Two previous wage hikes, one in 2007, the other in 2008, pushed the federal wage to $5.85 and then to the current $6.55 an hour. The third, which goes into effect Friday, will push it to $7.25 an hour.
That's not a life-changing raise — an extra $28 a week for a fulltime worker earning the federal minimum — though low-wage earners like Kendell Patterson in Oklahoma City, Okla., say it'll help.
Only someone who lives a relatively privileged life thinks $112 a month isn't real help. But then, our ladies and gentlemen of the media do seem to live in a world of their own!
But some economists worry that the wage hike is coming at the worst possible time and will only make the recession-battered job market tougher for the very workers it's intended to help.

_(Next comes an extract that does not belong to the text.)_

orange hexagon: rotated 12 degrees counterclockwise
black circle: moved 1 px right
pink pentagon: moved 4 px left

"Some" economists? The story only mentions one, and guess what? She works for a front group, the Employment Policies Institute - run by lobbyists and funded by the usual suspects. From SourceWatch:
EPI has has been widely quoted in news stories regarding minimum wage issues, and although a few of those stories have correctly described it as a "think tank financed by business," most stories fail to provide any identification that would enable readers to identify the vested interests behind its pronouncements. Instead, it is usually described exactly the way it describes itself, as a "non-profit research organization dedicated to studying public policy issues surrounding employment growth" that "focuses on issues that affect entry-level employment." In reality, EPI's mission is to keep the minimum wage low so Berman's clients can continue to pay their workers as little as possible.
I'm guessing this entire story was grounded in a press release from EPI, making it sound like an impending economic crisis. You'd like to think that a decent news organization like McClatchy would catch things like this, but I guess that's where parasitic blogs come in handy.

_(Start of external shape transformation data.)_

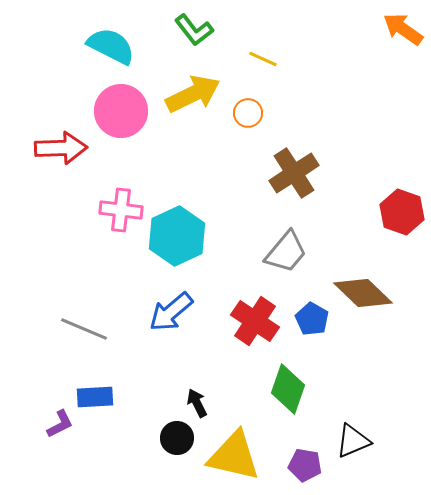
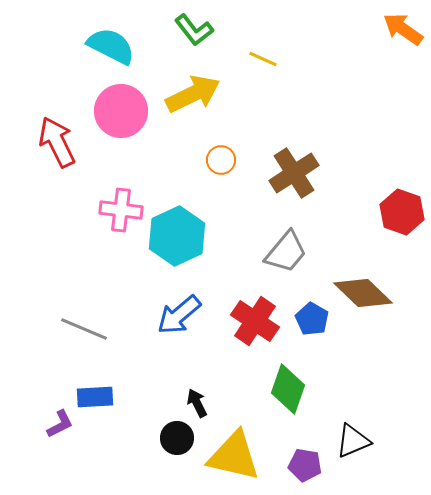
orange circle: moved 27 px left, 47 px down
red arrow: moved 4 px left, 6 px up; rotated 114 degrees counterclockwise
blue arrow: moved 8 px right, 3 px down
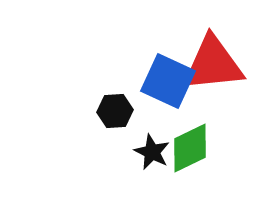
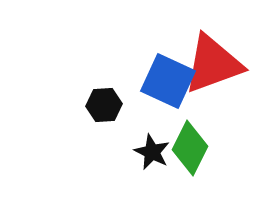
red triangle: rotated 14 degrees counterclockwise
black hexagon: moved 11 px left, 6 px up
green diamond: rotated 38 degrees counterclockwise
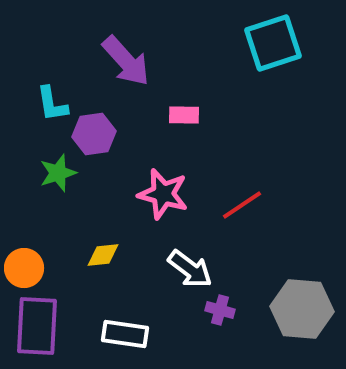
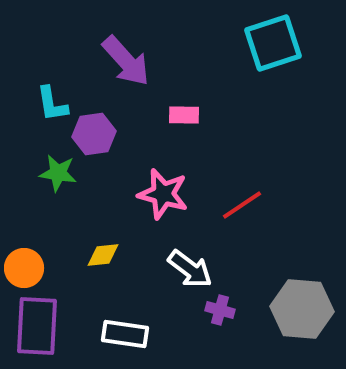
green star: rotated 27 degrees clockwise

The increase will have minimal impact in most states. Eighteen states and the District of Colombia already have minimum wages that are higher or equal to $7.25 an hour. In nine more, the minimum wage is higher than $6.55 an hour and so workers in those states will see their wages rise by only a fraction of the 70-cents-an-hour increase, from four cents an hour in Florida to 40 cents an hour in Nevada.

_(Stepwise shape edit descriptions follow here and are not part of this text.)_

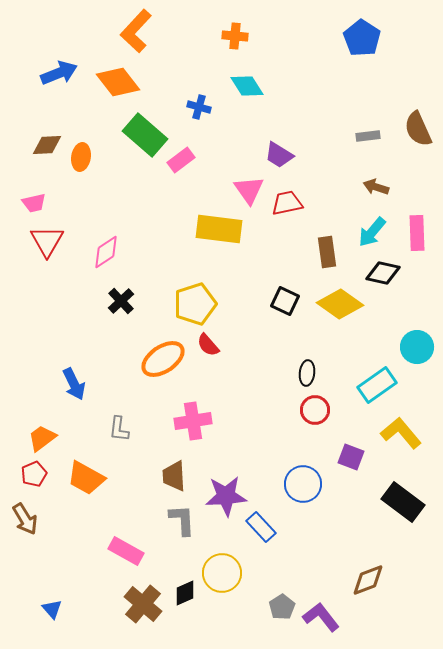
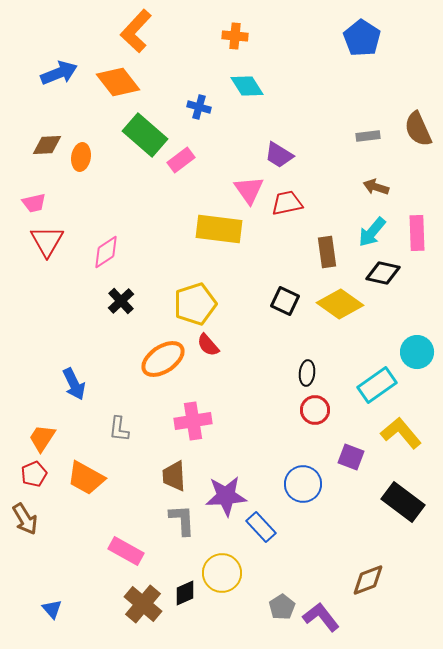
cyan circle at (417, 347): moved 5 px down
orange trapezoid at (42, 438): rotated 20 degrees counterclockwise
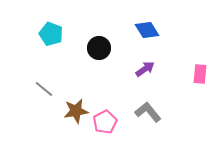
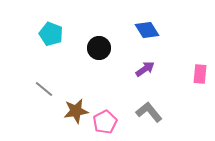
gray L-shape: moved 1 px right
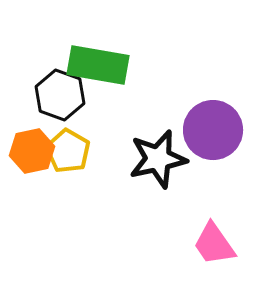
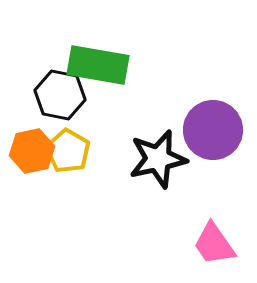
black hexagon: rotated 9 degrees counterclockwise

That leaves 23 states where minimum wage workers covered by the federal Fair Labor Standards Act will enjoy the full 70-cents-an-hour increase.
Patterson, a 38-year-old child care worker with two children, can certainly use the extra cash. Most of her $262 weekly paycheck goes for food, utilities, her car payment and $650 per month rent.
Her oldest son,19, is taking a fast-food job to help with the bills, but Patterson is still looking for a second job on weekends to help make ends meet.
She tried to get food stamps, but her income was too high.
"How can a person who makes minimum wage make too much money?" she said.
Patterson also needs help with her medical bills. She has no health insurance and recently found four lumps in her breast. She also suffers from asthma and takes several anti-seizure medications.
One medication costs $500 for 30-day supply while the other costs $350, she said. Sometimes her parents help with the costs. Other times she simply goes without.
Patterson said the minimum wage increase won't help her very much, but even a little help is appreciated because times are so hard.
Working her ass off to stay afloat, and she's supposed to hang on until 2013 if she wants help with her healthcare bills. Yes, this is indeed an economic Katrina - and the boats will be here in 2013.